#### [What you are asked to do]
Your output should be an exact copy of the records, with no pictures in it.
*** Input for this task Section Begins ***
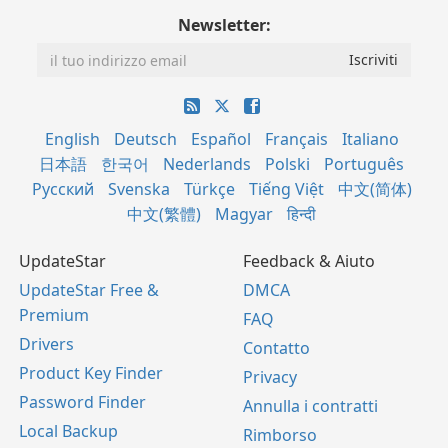
Newsletter:
English
Deutsch
Español
Français
Italiano
日本語
한국어
Nederlands
Polski
Português
Русский
Svenska
Türkçe
Tiếng Việt
中文(简体)
中文(繁體)
Magyar
हिन्दी
UpdateStar
Feedback & Aiuto
UpdateStar Free &
DMCA
Premium
FAQ
Drivers
Contatto
Product Key Finder
Privacy
Password Finder
Annulla i contratti
Local Backup
Rimborso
*** Input for this task Section Ends ***
#### [Expected output]
Newsletter:
English
Deutsch
Español
Français
Italiano
日本語
한국어
Nederlands
Polski
Português
Русский
Svenska
Türkçe
Tiếng Việt
中文(简体)
中文(繁體)
Magyar
हिन्दी
UpdateStar
Feedback & Aiuto
UpdateStar Free &
DMCA
Premium
FAQ
Drivers
Contatto
Product Key Finder
Privacy
Password Finder
Annulla i contratti
Local Backup
Rimborso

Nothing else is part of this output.